Could you repeat the entries below exactly, but only from the line with "Dezember 2012" through the line with "т возможность наполнить", and without any picture?

Dataset entries
%%

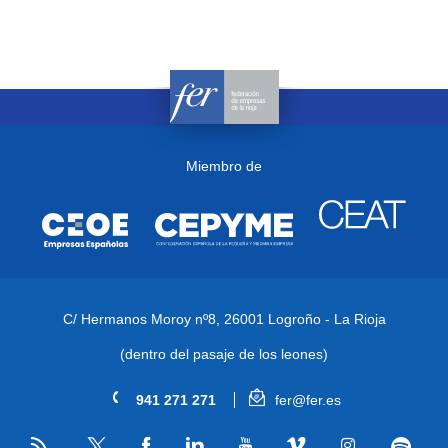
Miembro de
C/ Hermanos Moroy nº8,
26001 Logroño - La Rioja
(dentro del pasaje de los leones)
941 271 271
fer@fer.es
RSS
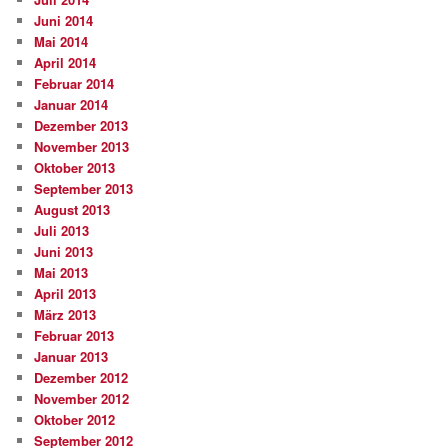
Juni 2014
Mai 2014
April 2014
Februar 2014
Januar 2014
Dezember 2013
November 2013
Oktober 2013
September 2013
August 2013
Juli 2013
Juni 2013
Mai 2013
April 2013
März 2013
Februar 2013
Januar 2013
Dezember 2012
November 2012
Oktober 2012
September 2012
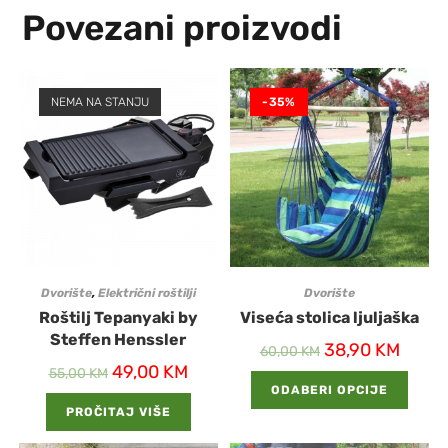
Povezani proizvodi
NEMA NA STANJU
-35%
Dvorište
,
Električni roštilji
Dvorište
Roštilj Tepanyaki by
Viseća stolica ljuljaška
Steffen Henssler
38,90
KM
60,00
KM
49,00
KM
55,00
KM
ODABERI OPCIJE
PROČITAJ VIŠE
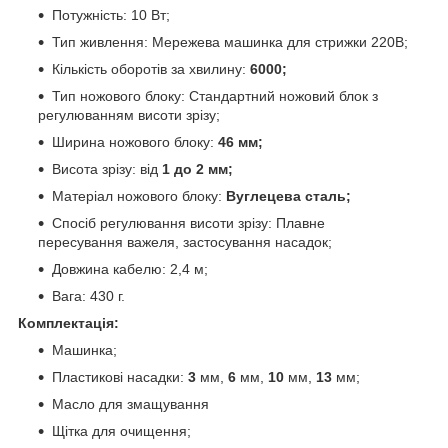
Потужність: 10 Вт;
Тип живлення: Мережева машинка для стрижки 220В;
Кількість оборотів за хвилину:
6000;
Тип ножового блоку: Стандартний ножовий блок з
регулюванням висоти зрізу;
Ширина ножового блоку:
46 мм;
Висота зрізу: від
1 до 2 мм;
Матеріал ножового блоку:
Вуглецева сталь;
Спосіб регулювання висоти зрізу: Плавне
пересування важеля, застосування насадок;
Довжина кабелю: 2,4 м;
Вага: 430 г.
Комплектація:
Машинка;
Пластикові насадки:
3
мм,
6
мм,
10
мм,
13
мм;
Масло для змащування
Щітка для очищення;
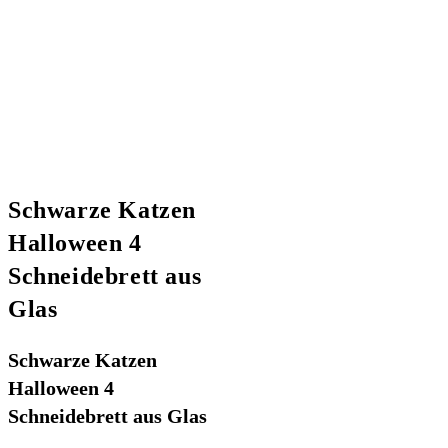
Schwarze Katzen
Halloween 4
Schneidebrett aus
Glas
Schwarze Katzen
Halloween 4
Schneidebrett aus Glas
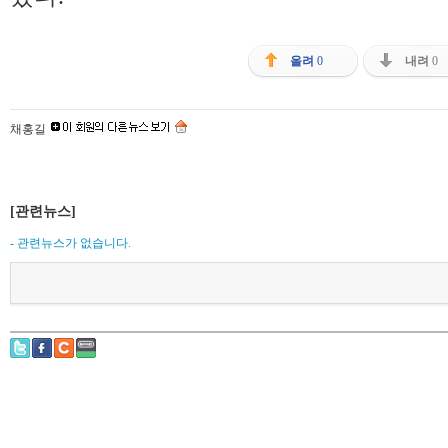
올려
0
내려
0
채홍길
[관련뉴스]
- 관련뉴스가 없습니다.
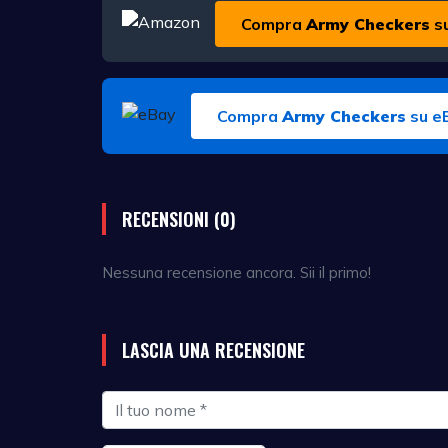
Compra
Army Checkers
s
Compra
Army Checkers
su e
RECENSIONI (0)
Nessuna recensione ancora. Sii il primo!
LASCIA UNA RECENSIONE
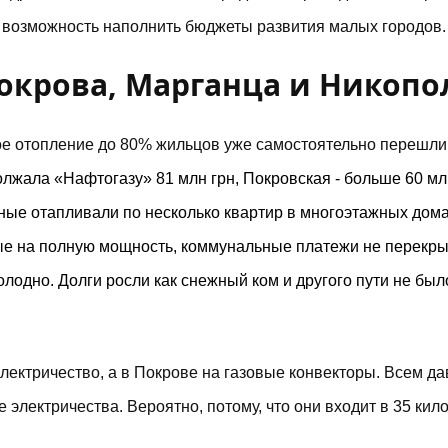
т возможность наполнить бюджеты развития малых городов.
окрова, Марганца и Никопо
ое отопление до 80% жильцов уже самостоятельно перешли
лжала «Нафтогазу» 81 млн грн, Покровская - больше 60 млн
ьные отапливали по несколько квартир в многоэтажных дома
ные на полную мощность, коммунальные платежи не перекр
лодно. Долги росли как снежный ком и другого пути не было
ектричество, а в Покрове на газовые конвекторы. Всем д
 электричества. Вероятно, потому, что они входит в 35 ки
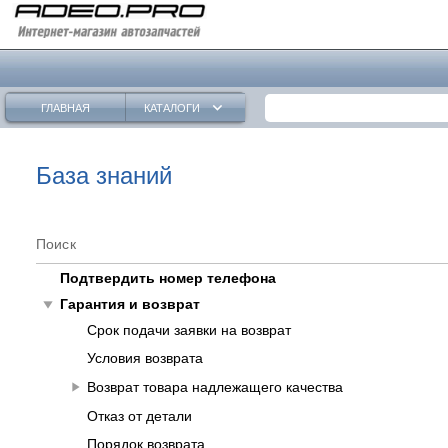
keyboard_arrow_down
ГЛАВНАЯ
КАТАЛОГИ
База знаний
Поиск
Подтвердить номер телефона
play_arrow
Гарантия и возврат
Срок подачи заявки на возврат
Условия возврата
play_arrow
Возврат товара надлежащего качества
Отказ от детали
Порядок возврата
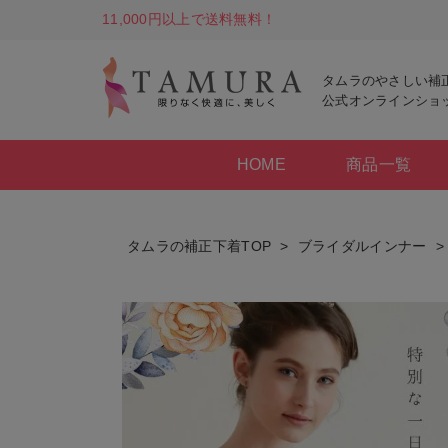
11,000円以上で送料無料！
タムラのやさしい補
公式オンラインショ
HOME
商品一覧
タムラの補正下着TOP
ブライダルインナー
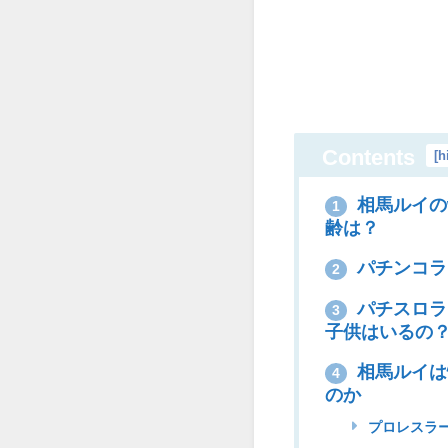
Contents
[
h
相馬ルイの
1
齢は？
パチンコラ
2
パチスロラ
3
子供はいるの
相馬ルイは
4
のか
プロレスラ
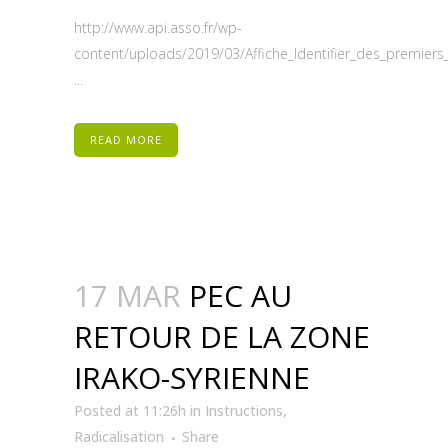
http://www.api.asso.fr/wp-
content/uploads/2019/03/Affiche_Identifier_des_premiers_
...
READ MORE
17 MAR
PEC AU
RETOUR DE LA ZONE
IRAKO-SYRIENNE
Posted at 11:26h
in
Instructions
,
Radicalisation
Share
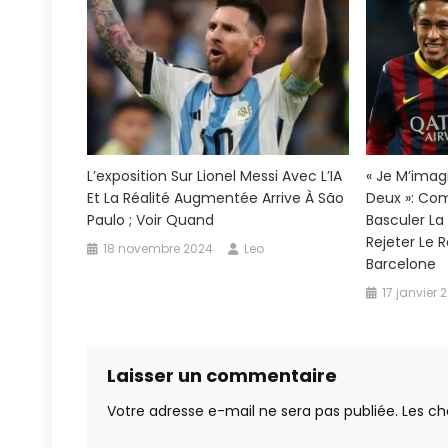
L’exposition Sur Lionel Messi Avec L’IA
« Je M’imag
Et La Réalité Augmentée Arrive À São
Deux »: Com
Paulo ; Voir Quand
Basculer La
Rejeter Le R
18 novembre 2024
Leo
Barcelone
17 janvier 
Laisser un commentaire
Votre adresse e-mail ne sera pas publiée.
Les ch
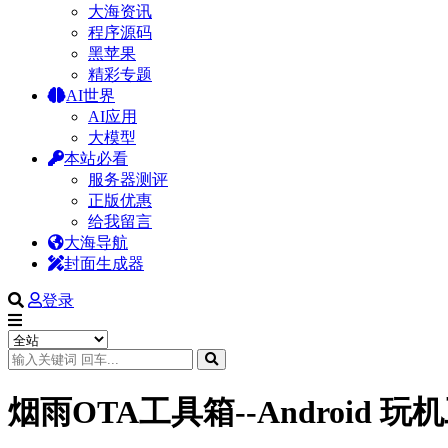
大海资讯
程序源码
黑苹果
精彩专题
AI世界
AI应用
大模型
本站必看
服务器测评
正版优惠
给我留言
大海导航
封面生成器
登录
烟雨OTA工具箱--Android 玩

%%

*Solution to this task*.
Dezember 2012
November 2012
Oktober 2012
September 2012
Povezani proizvodi
NEMA NA STANJU
-35%
Dvorište
,
Električni roštilji
Dvorište
Roštilj Tepanyaki by
Viseća stolica ljuljaška
Steffen Henssler
38,90
KM
60,00
KM
49,00
KM
55,00
KM
ODABERI OPCIJE
PROČITAJ VIŠE
Потужність: 10 Вт;
Тип живлення: Мережева машинка для стрижки 220В;
Кількість оборотів за хвилину:
6000;
Тип ножового блоку: Стандартний ножовий блок з
регулюванням висоти зрізу;
Ширина ножового блоку:
46 мм;
Висота зрізу: від
1 до 2 мм;
Матеріал ножового блоку:
Вуглецева сталь;
Спосіб регулювання висоти зрізу: Плавне
пересування важеля, застосування насадок;
Довжина кабелю: 2,4 м;
Вага: 430 г.
Комплектація:
Машинка;
Пластикові насадки:
3
мм,
6
мм,
10
мм,
13
мм;
Масло для змащування
Щітка для очищення;
Schwarze Katzen
Halloween 4
Schneidebrett aus
Glas
Schwarze Katzen
Halloween 4
Schneidebrett aus Glas
올려
0
내려
0
채홍길
[관련뉴스]
- 관련뉴스가 없습니다.
Compra
Army Checkers
s
Compra
Army Checkers
su e
RECENSIONI (0)
Nessuna recensione ancora. Sii il primo!
LASCIA UNA RECENSIONE
т возможность наполнить бюджеты развития малых городов.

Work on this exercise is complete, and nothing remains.